### Exercise material
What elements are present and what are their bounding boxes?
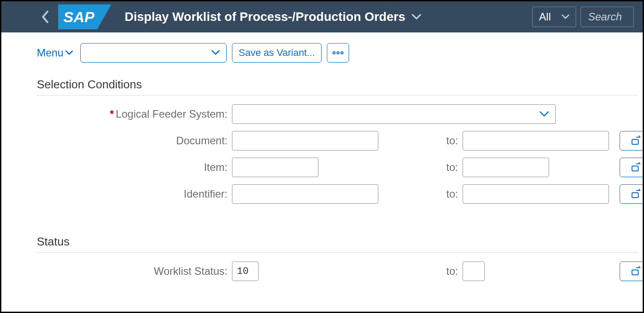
worklist-status-row: Worklist Status: to: xyxy=(37,261,638,281)
sap-logo: SAP xyxy=(58,4,111,29)
status-title: Status xyxy=(37,235,638,253)
worklist-status-multiple-selection-button[interactable] xyxy=(620,261,644,281)
identifier-label: Identifier: xyxy=(37,188,232,200)
item-to-label: to: xyxy=(446,161,463,174)
item-row: Item: to: xyxy=(37,158,638,177)
search-scope-value: All xyxy=(539,11,551,23)
worklist-status-label: Worklist Status: xyxy=(37,265,232,277)
identifier-row: Identifier: to: xyxy=(37,184,638,204)
svg-rect-5 xyxy=(632,139,638,144)
save-as-variant-button[interactable]: Save as Variant... xyxy=(232,43,322,63)
chevron-down-icon xyxy=(539,109,549,119)
selection-conditions-title: Selection Conditions xyxy=(37,78,638,95)
status-section: Status Worklist Status: to: xyxy=(1,230,638,281)
more-actions-button[interactable] xyxy=(327,43,349,63)
multiple-selection-icon xyxy=(629,135,641,147)
item-multiple-selection-button[interactable] xyxy=(620,158,644,177)
app-title-dropdown[interactable]: Display Worklist of Process-/Production … xyxy=(125,10,421,24)
item-to-input[interactable] xyxy=(463,158,549,177)
svg-point-3 xyxy=(337,52,339,54)
multiple-selection-icon xyxy=(629,188,641,200)
document-from-input[interactable] xyxy=(232,131,378,151)
chevron-down-icon xyxy=(562,12,569,22)
svg-rect-8 xyxy=(632,270,638,275)
identifier-multiple-selection-button[interactable] xyxy=(620,184,644,204)
item-from-input[interactable] xyxy=(232,158,318,177)
svg-point-2 xyxy=(333,52,335,54)
document-row: Document: to: xyxy=(37,131,638,151)
chevron-down-icon xyxy=(412,11,421,23)
chevron-left-icon xyxy=(41,11,49,23)
logical-feeder-system-label: *Logical Feeder System: xyxy=(37,108,232,120)
search-input[interactable]: Search xyxy=(581,7,634,27)
identifier-from-input[interactable] xyxy=(232,184,378,204)
menu-label: Menu xyxy=(37,47,63,59)
toolbar: Menu Save as Variant... xyxy=(1,32,643,73)
required-indicator: * xyxy=(110,108,114,120)
logical-feeder-system-select[interactable] xyxy=(232,104,556,124)
save-as-variant-label: Save as Variant... xyxy=(239,47,315,59)
worklist-status-from-input[interactable] xyxy=(232,261,259,281)
svg-text:SAP: SAP xyxy=(63,8,94,25)
item-label: Item: xyxy=(37,161,232,174)
multiple-selection-icon xyxy=(629,265,641,277)
search-placeholder: Search xyxy=(588,11,622,23)
svg-rect-7 xyxy=(632,193,638,198)
overflow-icon xyxy=(332,51,344,55)
variant-select[interactable] xyxy=(80,43,227,63)
document-to-label: to: xyxy=(446,135,463,147)
chevron-down-icon xyxy=(211,48,220,58)
menu-dropdown[interactable]: Menu xyxy=(37,47,73,59)
document-multiple-selection-button[interactable] xyxy=(620,131,644,151)
svg-rect-6 xyxy=(632,166,638,171)
logical-feeder-system-row: *Logical Feeder System: xyxy=(37,104,638,124)
app-title-text: Display Worklist of Process-/Production … xyxy=(125,10,405,24)
document-to-input[interactable] xyxy=(463,131,609,151)
worklist-status-to-label: to: xyxy=(446,265,463,277)
document-label: Document: xyxy=(37,135,232,147)
worklist-status-to-input[interactable] xyxy=(463,261,485,281)
selection-conditions-section: Selection Conditions *Logical Feeder Sys… xyxy=(1,73,638,204)
chevron-down-icon xyxy=(65,50,73,55)
identifier-to-label: to: xyxy=(446,188,463,200)
svg-point-4 xyxy=(341,52,343,54)
multiple-selection-icon xyxy=(629,162,641,173)
app-header: SAP Display Worklist of Process-/Product… xyxy=(1,1,643,32)
search-scope-select[interactable]: All xyxy=(532,7,576,27)
identifier-to-input[interactable] xyxy=(463,184,609,204)
back-button[interactable] xyxy=(41,11,49,23)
######
[Exercise prompt] Report every line containing the word "scope" from the listing above.

[Result of the task]
search-scope-value: All xyxy=(539,11,551,23)
search-scope-select[interactable]: All xyxy=(532,7,576,27)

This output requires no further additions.